At the space that exists because someone like Lily Snow refused to let suffering remain solitary.

And for the first time, I wonder—not with hope, but with painful clarity—who I might have been if someone had caught me before I became this person.

33

JUSTIN

Istand in the corridor and stare at my phone until the screen dims.

Everything about today is wrong.

Not the violence. Violence is common. Predictable. People do horrible things when they think they’ll get away with it.

The wrong part is the way the pieces don’t fit.

William Scott-Evans collapses at a public event with witnesses everywhere. Not in an alley. Not in a private room. Not in a place where a quiet hand could finish him without anyone asking questions. Because I’m pretty sure whoever poisoned him meant to kill him.

And the dean… the dean has been acting like a man with a knife to his throat.

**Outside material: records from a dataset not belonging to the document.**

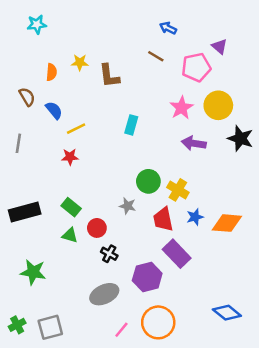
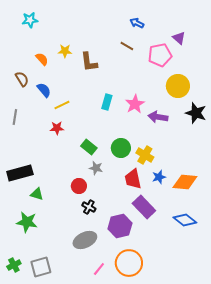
orange semicircle: (52, 72) -> (42, 59), turned -48
pink star: (182, 108) -> (135, 104), moved
gray star: (128, 206) -> (96, 168), moved
green rectangle: (71, 207) -> (89, 147), moved
green triangle: (70, 235) -> (37, 194), moved
blue diamond: (227, 313) -> (185, 220), moved

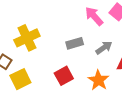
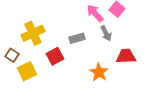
gray arrow: (104, 48) -> (106, 33), moved, turned 98
red square: (64, 76) -> (55, 56), moved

It’s not just concern - it’s fear. Real fear - the kind that slithers into your bloodstream and lays dormant, waiting for the next tragedy to strike.

He didn’t just want answers. He wanted control over the answers.

I scroll through the preliminary report Silas sent again, even though I know it well enough to recite from memory.

Scott-Evans is a problem. That much is obvious. His namesurfaces again and again in quiet complaints stretching back to his time as a student at St Augustine’s. Too many girls changing dorms halfway through a semester. Too many parents calling administrators, only to be soothed until they stopped calling altogether.

The university operates like a machine designed to protect itself. They should have called Goliath back then, when Scott-Evans was still a minor threat roaming campus. They didn’t. Someone intervened. The volume of withdrawn complaints and internal cover-ups during that period is higher than at any other point in the college’s history.

Someone was protecting him.

And yet I’m still standing here, trying to put the puzzle pieces together, returning more questions than answers.

Something doesn’t sit right with me.

Rowan couldn’t save her sister. So she went looking for a system she could punish. That’s what she hoped to accomplish, isn’t it?

Not for payback or to get her revenge. She wanted proof. Proof that the universe isn’t random and that men like Scott-Evans are not untouchable. Because if she can touch him, she can touch all of them.